Per concludere. La Sicilia ha un grande bisogno di libertà e di un forte recupero della sua identità culturale e storica che, senza scadere nella velleità indipendentista, per altro dolorosamente sperimentata, ridia ai siciliani il senso della loro storia e quindi la responsabilità di costruire un futuro di progresso nella legalità.

Si può fare. Importante è partire, riavviare la ricerca e la cooperazione fra tutte le forze sane dell’Isola che resistono ed attendono un segnale di autentica liberazione.

Ma i siciliani desiderano il cambiamento? Talvolta parrebbe di no. Si accetta di vivere, rassegnati, in una società immobile, individualista che tende ad escludere i settori più problematici, compresi i suoi figli ventenni.

In realtà, la maggioranza dei siciliani non è contenta di tale condizione, anzi la vive nell’angoscia, come nell’attesa del crollo. C’è una contraddizione latente fra consenso politico e spirito pubblico che nasce dallo scetticismo verso ogni ipotesi di cambiamento, verso un sistema politico, affaristico e consociativo, tale da far della Sicilia una regione “senza governo e senza opposizione” (4).

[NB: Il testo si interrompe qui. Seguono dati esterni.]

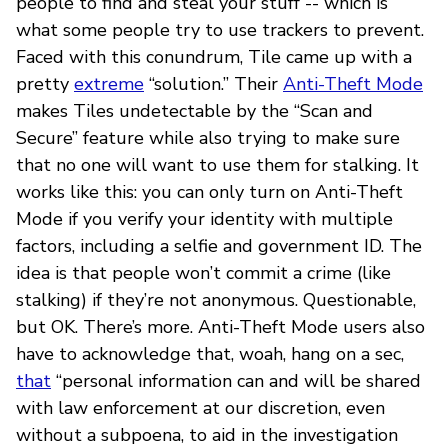
people to find and steal your stuff -- which is
what some people try to use trackers to prevent.
Faced with this conundrum, Tile came up with a
pretty
extreme
“solution.” Their
Anti-Theft Mode
makes Tiles undetectable by the “Scan and
Secure” feature while also trying to make sure
that no one will want to use them for stalking. It
works like this: you can only turn on Anti-Theft
Mode if you verify your identity with multiple
factors, including a selfie and government ID. The
idea is that people won’t commit a crime (like
stalking) if they’re not anonymous. Questionable,
but OK. There’s more. Anti-Theft Mode users also
have to acknowledge that, woah, hang on a sec,
that
“personal information can and will be shared
with law enforcement at our discretion, even
without a subpoena, to aid in the investigation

Tuttavia, sperare si può, si deve. Anche attraverso una sorta di autocoscienza collettiva. Tutti devono riflettere sulle condizioni e le sorti future della Sicilia, ripensare le loro azioni. Tutti e di più. Anche i mafiosi, ossia coloro che rappresentano il “male assoluto”.

A questa gente, ferme restando le responsabilità penali, bisogna provare a chiedere di riflettere sugli errori e sugli orrori commessi, ponendosi dal punto di vista di chi li ha subiti, per capire il dolore degli altri e cambiare rotta.

Soprattutto dovranno meditare e cambiare registro tutti coloro che hanno abusato del potere loro conferito dalla legge e dagli elettori. Alla Sicilia bisogna offrire una nuova chance. Qualcosa si muove sotto la superficie di questo mare cupo e limaccioso. Si agitano insofferenze e fermenti di cambiamento, s’intravede come una linea di riscatto in emersione attorno alla quale aggregare e mobilitare forze e risorse in grado di spezzare il circuito dell’illegalità, per riacquistare il futuro.


Note:

(1)Johann W. Goethe in “Viaggio in Italia”, Garzanti Editore, 1997

(2)Edmonda Charles Roux, “Oublier Palerme”, ed. Grasset, Paris, 1966

(3) Leonardo Sciascia “La Sicilia come metafora” (intervista di Marcelle Padovani), Arnoldo Mondadori Editore, 1979

(4) A. Spataro in “La Repubblica” del 17/4/2004


L’articolo di Agostino Spataro è stato pubblicato (in francese) con il titolo: "Mezzogiorno: du déclin à nouvelle frontiére méditeranéenne?" sul numero 68, febbraio 2009, della rivista francese "Confluences Méditerranéennes", della casa editrice parigina "l’Harmattan". Ringraziamo l’autore e Confluences per il permesso di pubblicazione.